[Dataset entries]
- Opening Delimiter -

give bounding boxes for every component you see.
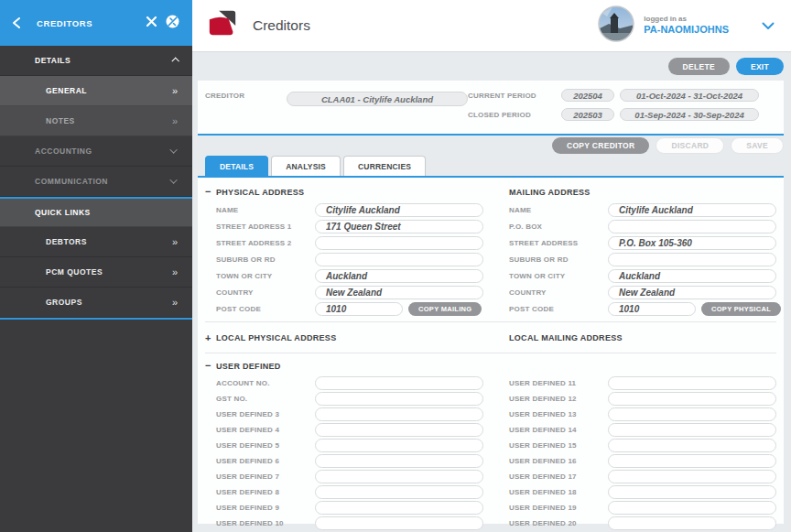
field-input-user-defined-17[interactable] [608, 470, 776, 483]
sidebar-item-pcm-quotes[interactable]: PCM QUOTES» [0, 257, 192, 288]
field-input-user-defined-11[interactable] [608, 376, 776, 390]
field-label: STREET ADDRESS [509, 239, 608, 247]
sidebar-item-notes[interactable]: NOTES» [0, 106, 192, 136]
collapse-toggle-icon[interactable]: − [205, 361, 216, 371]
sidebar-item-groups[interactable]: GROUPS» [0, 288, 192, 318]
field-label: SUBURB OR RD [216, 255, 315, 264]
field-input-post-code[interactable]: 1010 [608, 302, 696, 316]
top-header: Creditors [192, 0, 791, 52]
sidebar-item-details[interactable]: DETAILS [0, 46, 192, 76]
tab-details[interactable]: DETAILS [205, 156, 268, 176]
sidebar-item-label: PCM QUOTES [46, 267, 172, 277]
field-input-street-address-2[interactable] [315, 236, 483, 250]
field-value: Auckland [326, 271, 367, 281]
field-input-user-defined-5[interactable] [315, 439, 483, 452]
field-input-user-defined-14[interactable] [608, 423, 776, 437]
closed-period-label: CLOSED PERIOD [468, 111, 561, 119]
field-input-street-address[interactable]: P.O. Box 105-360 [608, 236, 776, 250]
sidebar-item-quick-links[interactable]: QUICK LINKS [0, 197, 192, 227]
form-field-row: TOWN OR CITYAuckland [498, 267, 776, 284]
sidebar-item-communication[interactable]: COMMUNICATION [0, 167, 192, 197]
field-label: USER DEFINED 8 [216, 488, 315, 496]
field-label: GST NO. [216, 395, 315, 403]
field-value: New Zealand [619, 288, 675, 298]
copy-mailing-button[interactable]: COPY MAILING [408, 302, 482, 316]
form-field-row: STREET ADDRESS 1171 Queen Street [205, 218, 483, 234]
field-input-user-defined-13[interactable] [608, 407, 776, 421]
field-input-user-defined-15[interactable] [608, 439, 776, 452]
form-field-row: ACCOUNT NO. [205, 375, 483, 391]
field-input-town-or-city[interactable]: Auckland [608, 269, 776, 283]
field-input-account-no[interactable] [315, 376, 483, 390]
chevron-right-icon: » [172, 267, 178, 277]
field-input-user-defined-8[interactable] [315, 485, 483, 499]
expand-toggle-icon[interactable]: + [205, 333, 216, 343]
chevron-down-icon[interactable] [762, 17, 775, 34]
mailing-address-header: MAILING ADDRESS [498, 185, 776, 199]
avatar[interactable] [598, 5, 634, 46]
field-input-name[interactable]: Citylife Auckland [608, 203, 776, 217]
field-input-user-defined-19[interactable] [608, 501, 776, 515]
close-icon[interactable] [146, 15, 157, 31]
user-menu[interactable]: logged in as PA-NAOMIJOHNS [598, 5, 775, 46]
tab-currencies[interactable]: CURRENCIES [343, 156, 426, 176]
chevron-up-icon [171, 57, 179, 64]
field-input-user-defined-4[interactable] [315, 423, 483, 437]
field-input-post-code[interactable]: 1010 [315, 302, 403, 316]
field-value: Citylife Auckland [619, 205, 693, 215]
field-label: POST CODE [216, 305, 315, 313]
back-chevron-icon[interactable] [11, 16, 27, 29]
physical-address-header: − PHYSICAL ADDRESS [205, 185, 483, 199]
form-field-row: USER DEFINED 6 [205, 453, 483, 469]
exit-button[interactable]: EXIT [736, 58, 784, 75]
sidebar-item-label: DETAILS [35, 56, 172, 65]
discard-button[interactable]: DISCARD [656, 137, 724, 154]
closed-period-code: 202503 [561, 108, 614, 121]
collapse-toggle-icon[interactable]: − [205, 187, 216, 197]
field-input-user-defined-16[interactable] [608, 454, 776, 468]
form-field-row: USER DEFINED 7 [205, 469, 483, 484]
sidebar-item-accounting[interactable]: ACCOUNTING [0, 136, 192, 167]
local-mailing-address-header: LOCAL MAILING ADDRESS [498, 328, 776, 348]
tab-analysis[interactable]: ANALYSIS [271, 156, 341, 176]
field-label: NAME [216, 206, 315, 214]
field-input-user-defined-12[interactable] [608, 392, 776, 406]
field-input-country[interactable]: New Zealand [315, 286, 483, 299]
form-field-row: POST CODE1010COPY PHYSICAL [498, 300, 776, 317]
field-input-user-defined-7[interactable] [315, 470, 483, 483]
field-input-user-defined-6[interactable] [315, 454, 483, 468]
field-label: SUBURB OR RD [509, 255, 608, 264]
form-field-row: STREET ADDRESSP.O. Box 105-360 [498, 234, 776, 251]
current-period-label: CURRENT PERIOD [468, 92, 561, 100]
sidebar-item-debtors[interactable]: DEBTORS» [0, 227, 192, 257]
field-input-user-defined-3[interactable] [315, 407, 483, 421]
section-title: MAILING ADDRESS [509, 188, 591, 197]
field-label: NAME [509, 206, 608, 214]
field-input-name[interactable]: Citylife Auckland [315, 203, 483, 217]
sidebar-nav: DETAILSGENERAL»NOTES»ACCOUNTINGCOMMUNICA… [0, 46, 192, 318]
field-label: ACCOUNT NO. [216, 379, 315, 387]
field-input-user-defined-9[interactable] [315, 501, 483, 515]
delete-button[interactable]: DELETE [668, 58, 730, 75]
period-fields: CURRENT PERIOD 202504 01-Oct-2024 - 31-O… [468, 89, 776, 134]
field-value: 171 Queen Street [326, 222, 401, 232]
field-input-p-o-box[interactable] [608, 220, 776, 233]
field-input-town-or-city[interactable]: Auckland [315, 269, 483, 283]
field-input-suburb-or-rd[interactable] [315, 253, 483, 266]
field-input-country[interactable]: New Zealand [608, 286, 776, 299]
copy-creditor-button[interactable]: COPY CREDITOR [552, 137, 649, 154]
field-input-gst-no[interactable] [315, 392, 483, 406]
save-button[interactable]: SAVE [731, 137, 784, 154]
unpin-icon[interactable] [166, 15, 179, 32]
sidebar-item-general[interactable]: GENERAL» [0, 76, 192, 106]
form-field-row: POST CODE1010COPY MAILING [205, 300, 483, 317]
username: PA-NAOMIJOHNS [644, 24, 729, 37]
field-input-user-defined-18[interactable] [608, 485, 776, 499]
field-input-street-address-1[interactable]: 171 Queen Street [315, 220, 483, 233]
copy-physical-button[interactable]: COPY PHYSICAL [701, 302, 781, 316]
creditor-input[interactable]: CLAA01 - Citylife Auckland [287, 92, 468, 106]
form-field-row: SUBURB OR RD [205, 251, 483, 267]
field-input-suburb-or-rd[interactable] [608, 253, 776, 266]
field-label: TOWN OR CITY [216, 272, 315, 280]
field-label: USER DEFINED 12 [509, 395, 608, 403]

- Closing Delimiter -

> [THE TASK] The task calls for repeating each line above exactly while excluding the pictures.

> [SOLUTION TO THIS TASK]
give bounding boxes for every component you see.
field-input-user-defined-17[interactable] [608, 470, 776, 483]
sidebar-item-pcm-quotes[interactable]: PCM QUOTES» [0, 257, 192, 288]
field-input-user-defined-11[interactable] [608, 376, 776, 390]
field-label: STREET ADDRESS [509, 239, 608, 247]
sidebar-item-notes[interactable]: NOTES» [0, 106, 192, 136]
collapse-toggle-icon[interactable]: − [205, 361, 216, 371]
sidebar-item-groups[interactable]: GROUPS» [0, 288, 192, 318]
field-label: SUBURB OR RD [216, 255, 315, 264]
field-input-post-code[interactable]: 1010 [608, 302, 696, 316]
top-header: Creditors [192, 0, 791, 52]
sidebar-item-details[interactable]: DETAILS [0, 46, 192, 76]
tab-details[interactable]: DETAILS [205, 156, 268, 176]
sidebar-item-label: PCM QUOTES [46, 267, 172, 277]
field-input-street-address-2[interactable] [315, 236, 483, 250]
field-value: Auckland [326, 271, 367, 281]
field-input-user-defined-5[interactable] [315, 439, 483, 452]
field-input-user-defined-14[interactable] [608, 423, 776, 437]
closed-period-label: CLOSED PERIOD [468, 111, 561, 119]
field-input-street-address[interactable]: P.O. Box 105-360 [608, 236, 776, 250]
sidebar-item-quick-links[interactable]: QUICK LINKS [0, 197, 192, 227]
form-field-row: TOWN OR CITYAuckland [498, 267, 776, 284]
sidebar-item-communication[interactable]: COMMUNICATION [0, 167, 192, 197]
field-label: USER DEFINED 8 [216, 488, 315, 496]
field-label: GST NO. [216, 395, 315, 403]
field-value: New Zealand [619, 288, 675, 298]
copy-mailing-button[interactable]: COPY MAILING [408, 302, 482, 316]
form-field-row: STREET ADDRESS 1171 Queen Street [205, 218, 483, 234]
field-input-user-defined-13[interactable] [608, 407, 776, 421]
field-input-user-defined-15[interactable] [608, 439, 776, 452]
form-field-row: ACCOUNT NO. [205, 375, 483, 391]
field-input-town-or-city[interactable]: Auckland [608, 269, 776, 283]
field-input-account-no[interactable] [315, 376, 483, 390]
chevron-right-icon: » [172, 267, 178, 277]
field-input-user-defined-8[interactable] [315, 485, 483, 499]
expand-toggle-icon[interactable]: + [205, 333, 216, 343]
chevron-down-icon[interactable] [762, 17, 775, 34]
mailing-address-header: MAILING ADDRESS [498, 185, 776, 199]
avatar[interactable] [598, 5, 634, 46]
field-input-name[interactable]: Citylife Auckland [608, 203, 776, 217]
field-input-user-defined-19[interactable] [608, 501, 776, 515]
close-icon[interactable] [146, 15, 157, 31]
user-menu[interactable]: logged in as PA-NAOMIJOHNS [598, 5, 775, 46]
tab-currencies[interactable]: CURRENCIES [343, 156, 426, 176]
chevron-up-icon [171, 57, 179, 64]
field-input-user-defined-4[interactable] [315, 423, 483, 437]
field-input-post-code[interactable]: 1010 [315, 302, 403, 316]
field-value: Citylife Auckland [619, 205, 693, 215]
field-label: POST CODE [216, 305, 315, 313]
back-chevron-icon[interactable] [11, 16, 27, 29]
physical-address-header: − PHYSICAL ADDRESS [205, 185, 483, 199]
form-field-row: USER DEFINED 6 [205, 453, 483, 469]
exit-button[interactable]: EXIT [736, 58, 784, 75]
sidebar-item-label: DETAILS [35, 56, 172, 65]
discard-button[interactable]: DISCARD [656, 137, 724, 154]
closed-period-code: 202503 [561, 108, 614, 121]
collapse-toggle-icon[interactable]: − [205, 187, 216, 197]
field-input-user-defined-16[interactable] [608, 454, 776, 468]
form-field-row: USER DEFINED 7 [205, 469, 483, 484]
sidebar-item-accounting[interactable]: ACCOUNTING [0, 136, 192, 167]
local-mailing-address-header: LOCAL MAILING ADDRESS [498, 328, 776, 348]
tab-analysis[interactable]: ANALYSIS [271, 156, 341, 176]
field-label: NAME [216, 206, 315, 214]
field-input-user-defined-12[interactable] [608, 392, 776, 406]
field-input-country[interactable]: New Zealand [315, 286, 483, 299]
form-field-row: POST CODE1010COPY PHYSICAL [498, 300, 776, 317]
field-input-user-defined-7[interactable] [315, 470, 483, 483]
field-input-user-defined-6[interactable] [315, 454, 483, 468]
field-label: SUBURB OR RD [509, 255, 608, 264]
form-field-row: STREET ADDRESSP.O. Box 105-360 [498, 234, 776, 251]
current-period-label: CURRENT PERIOD [468, 92, 561, 100]
sidebar-item-debtors[interactable]: DEBTORS» [0, 227, 192, 257]
field-input-user-defined-3[interactable] [315, 407, 483, 421]
section-title: MAILING ADDRESS [509, 188, 591, 197]
field-label: NAME [509, 206, 608, 214]
field-input-name[interactable]: Citylife Auckland [315, 203, 483, 217]
sidebar-nav: DETAILSGENERAL»NOTES»ACCOUNTINGCOMMUNICA… [0, 46, 192, 318]
field-label: ACCOUNT NO. [216, 379, 315, 387]
field-input-user-defined-9[interactable] [315, 501, 483, 515]
delete-button[interactable]: DELETE [668, 58, 730, 75]
period-fields: CURRENT PERIOD 202504 01-Oct-2024 - 31-O… [468, 89, 776, 134]
field-value: 171 Queen Street [326, 222, 401, 232]
field-input-p-o-box[interactable] [608, 220, 776, 233]
field-input-town-or-city[interactable]: Auckland [315, 269, 483, 283]
field-input-suburb-or-rd[interactable] [315, 253, 483, 266]
field-input-country[interactable]: New Zealand [608, 286, 776, 299]
copy-creditor-button[interactable]: COPY CREDITOR [552, 137, 649, 154]
field-input-gst-no[interactable] [315, 392, 483, 406]
save-button[interactable]: SAVE [731, 137, 784, 154]
unpin-icon[interactable] [166, 15, 179, 32]
sidebar-item-general[interactable]: GENERAL» [0, 76, 192, 106]
form-field-row: POST CODE1010COPY MAILING [205, 300, 483, 317]
username: PA-NAOMIJOHNS [644, 24, 729, 37]
field-input-user-defined-18[interactable] [608, 485, 776, 499]
field-input-street-address-1[interactable]: 171 Queen Street [315, 220, 483, 233]
copy-physical-button[interactable]: COPY PHYSICAL [701, 302, 781, 316]
creditor-input[interactable]: CLAA01 - Citylife Auckland [287, 92, 468, 106]
form-field-row: SUBURB OR RD [205, 251, 483, 267]
field-input-suburb-or-rd[interactable] [608, 253, 776, 266]
field-label: TOWN OR CITY [216, 272, 315, 280]
field-label: USER DEFINED 12 [509, 395, 608, 403]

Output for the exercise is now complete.